After the sermon has finished, someone up the front comments that “the world has changed.” I wipe my son’s spit from my sleeve. We share in the sacrament. There are a lot of bodies in here today; all of them keen to feast on a bit of bread and wine. By the time the cup comes to us, it is half saliva and half bread—the congregation seems undecided about dipping or drinking—I dunk my chunk of bread into the cup, hoping that there is enough moisture left in there to soften the dry and overhandled corner that I got so that I don’t have to make another appointment with the dentist.
“Christ is risen.”
“He is risen indeed.”
“Toilet Time, kids.”
“You can have one biscuit, but then we need to go.”
There is a new world coming—now arriving and pressing up against ours. They are slowly merging, these two worlds, in an explosion of life, like two water balloons colliding in slow motion.
We drive to a nearby National Trust house for some good old secular bunny spotting and egg hunting. The Spring flowers are taking hold in the expansive gardens. The daffodils peer up at us tentatively as we breeze past them. We find the first bunny. It is flanked by warped mirrors. We take the time to chuckle at our distorted appearances. My oldest daughter stands before the mirror with three humps: the one that somehow shows three simultaneously squashed and stretched reflections. She has that smile of quiet delight that she so often wears. She sees that the world is not on a fixed course, but can be playfully reordered when it reflects a new image. She finds joy in the novel distortion of the given order.
“Can there be any day but this?”
Some bunnies later, we stand in front of the maze. There is a princess in need of rescue in the centre, being watched over by another rabbit. We laugh and run, letting my youngest daughter chart our path. We take every single wrong turn. Each dead end is hilarious—a new start. A return. A new vantage on the world. We turn and run and turn and run. We jump the mud puddles and rescue the princess and shout encouragement to the other souls lost with us in the maze. This chaotic mess of paths designed to frustrate and mislead has us thrilled and beaming.
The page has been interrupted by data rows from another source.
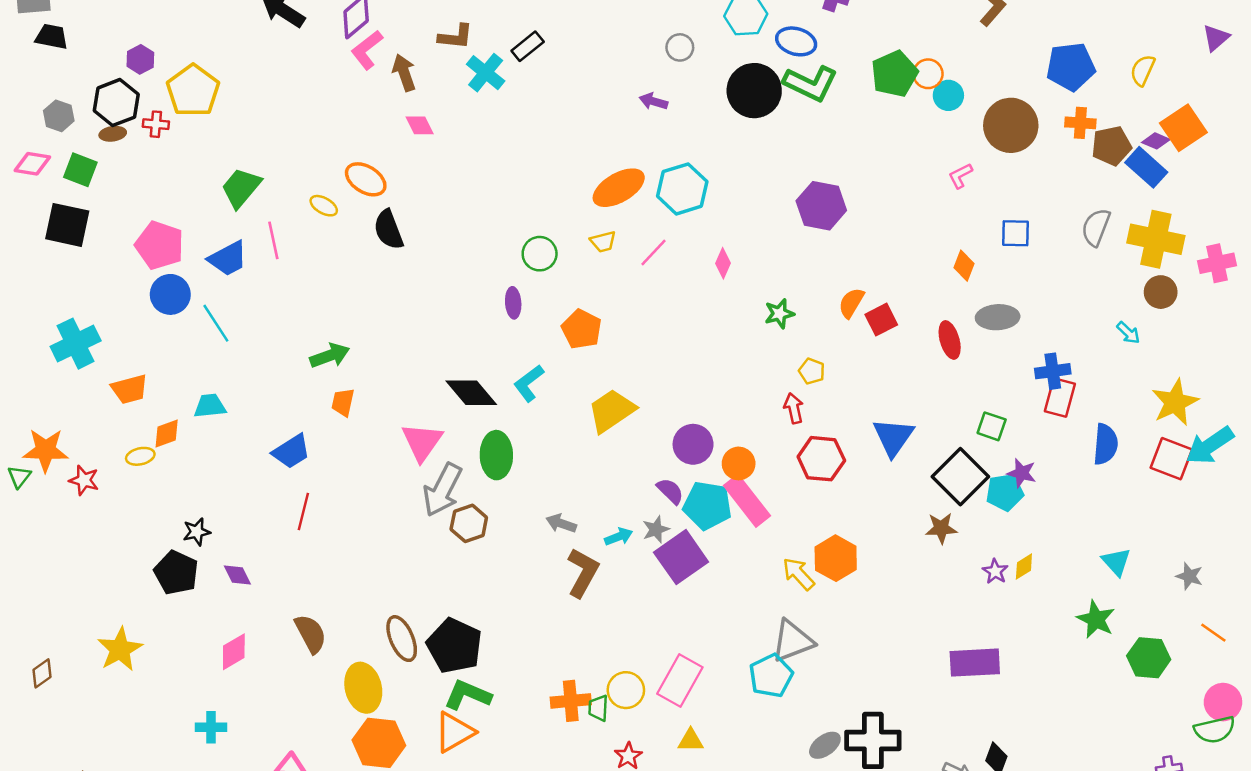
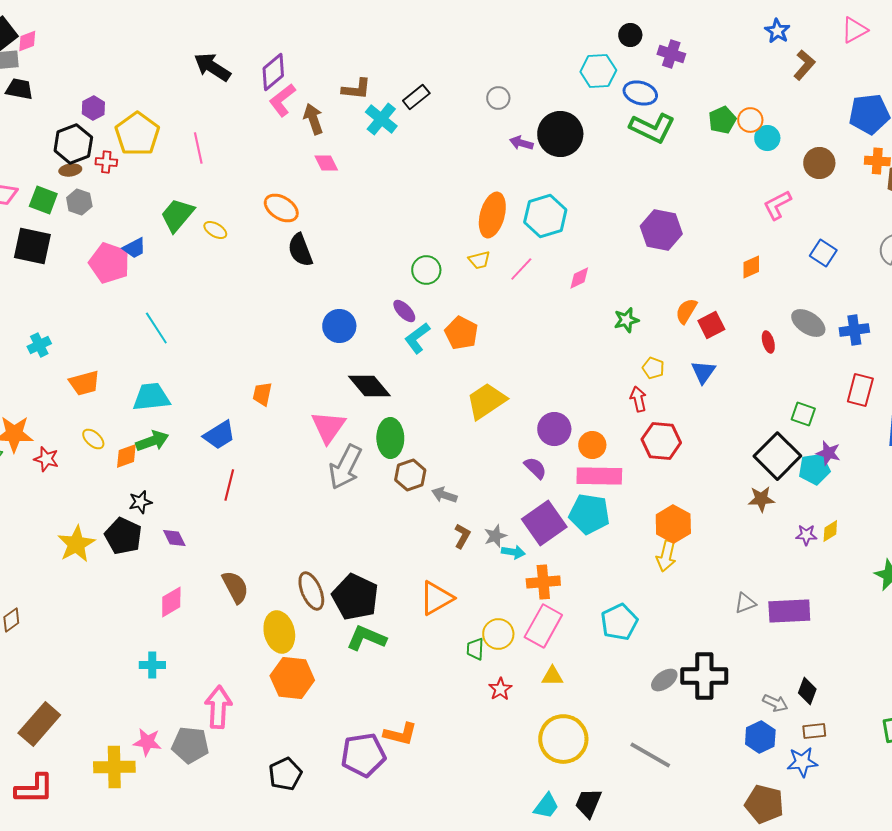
gray circle: (680, 47) -> (498, 98), moved
green pentagon: (894, 74) -> (722, 120), size x0.7
black circle: (754, 91) -> (560, 134), moved
gray hexagon: (59, 116) -> (79, 202), moved
brown circle: (1011, 125) -> (819, 163), size x0.7
pink L-shape: (960, 176) -> (777, 205), size x1.4
orange ellipse: (619, 188) -> (492, 215), turned -45
yellow ellipse: (324, 206) -> (215, 230), moved
blue square: (1016, 233) -> (823, 253), turned 32
pink line: (273, 240) -> (198, 148), moved
blue trapezoid: (228, 258) -> (134, 248), moved, size x0.7
pink diamond: (723, 263) -> (579, 278), turned 40
orange diamond: (964, 266) -> (751, 267), moved, turned 45
blue circle: (170, 294) -> (339, 326), moved
purple ellipse: (513, 303) -> (404, 311), turned -40
gray ellipse: (998, 317) -> (808, 323), turned 36
red ellipse: (950, 340) -> (768, 342), size x0.7
cyan cross: (76, 344) -> (39, 345), size x0.6
green arrow: (330, 356) -> (152, 441), moved
blue cross: (1053, 371) -> (854, 330), moved
cyan L-shape: (529, 383) -> (417, 338), moved
cyan trapezoid: (210, 406) -> (151, 397), size x1.4
orange diamond: (167, 434) -> (126, 456), moved
blue triangle: (893, 437) -> (703, 372), moved, size x0.7
yellow ellipse: (140, 456) -> (93, 439), turned 55
pink rectangle: (747, 501) -> (599, 476), turned -51
cyan pentagon: (707, 505) -> (589, 514), moved
brown hexagon: (469, 523) -> (410, 475), moved
gray star: (656, 529) -> (495, 536), moved
cyan arrow: (619, 537) -> (513, 552), moved, turned 30
purple star: (995, 571) -> (806, 535), turned -30
brown L-shape: (583, 573) -> (462, 536), size x0.6
yellow arrow: (799, 574) -> (666, 556), moved, turned -124
gray triangle: (793, 641) -> (745, 603), moved, size x0.6
yellow star: (120, 649) -> (76, 544), moved
orange cross: (571, 701) -> (543, 582), moved
orange triangle: (454, 732) -> (436, 598), moved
“Rise heart; thy Lord is risen.”
We drive home eating ice-cream. Dancing down the street, we make our way to our friends’ house for dinner. One of the girls reminds us that “dinner” can mean “lunch” here, so we should call it “tea”. Our friends are Russian, so I doubt it will be a problem. The food is delicious and the conversation is lively. We wander home in the dark, warmed by friendship and cake. The family collapses into their beds as though in a carefully rehearsed synchronised dive.
I sit in silence as the day comes back to me. The preacher made some kind of connection between resurrection and newness. The loveliness of that grimy cup and the icebergs of bread that it bore weighs on my mind. A shared cup is a handled cup, it is not pristine. It strikes me that if newness is newness, then it doesn’t replace the thing itself, but only the oldness of the thing. The Christian hope is not to be made into somebody else, but to live a new life in Christ. It is still life that we live.
George Herbert claimed that there is but one true day, all others being noble attempts. What he did not say is that the day of the resurrection of the Lord—the one true day—has not passed, but has come. Its brightness shines through all the brittle perforations of the world: distorted mirrors, fussy infants, and confounding mazes. Today, God makes this world strangely new. The resurrection is witnessed in the stuff of life.
Christ is risen, and he comes to us now in the homely cup bearing all the smears of fellowship.